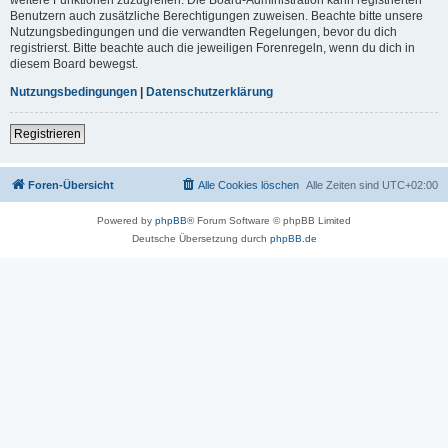
Benutzern auch zusätzliche Berechtigungen zuweisen. Beachte bitte unsere
Nutzungsbedingungen und die verwandten Regelungen, bevor du dich
registrierst. Bitte beachte auch die jeweiligen Forenregeln, wenn du dich in
diesem Board bewegst.
Nutzungsbedingungen
|
Datenschutzerklärung
Registrieren
Foren-Übersicht
Alle Cookies löschen
Alle Zeiten sind
UTC+02:00
Powered by
phpBB
® Forum Software © phpBB Limited
Deutsche Übersetzung durch
phpBB.de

● Aim of the exercise
Start copying at the line that contains "Datenschutzerklärung" and stop after the last line of the records, keeping every line exactly.

● Solution to the exercise
Datenschutzerklärung
Registrieren
Foren-Übersicht
Alle Cookies löschen
Alle Zeiten sind
UTC+02:00
Powered by
phpBB
® Forum Software © phpBB Limited
Deutsche Übersetzung durch
phpBB.de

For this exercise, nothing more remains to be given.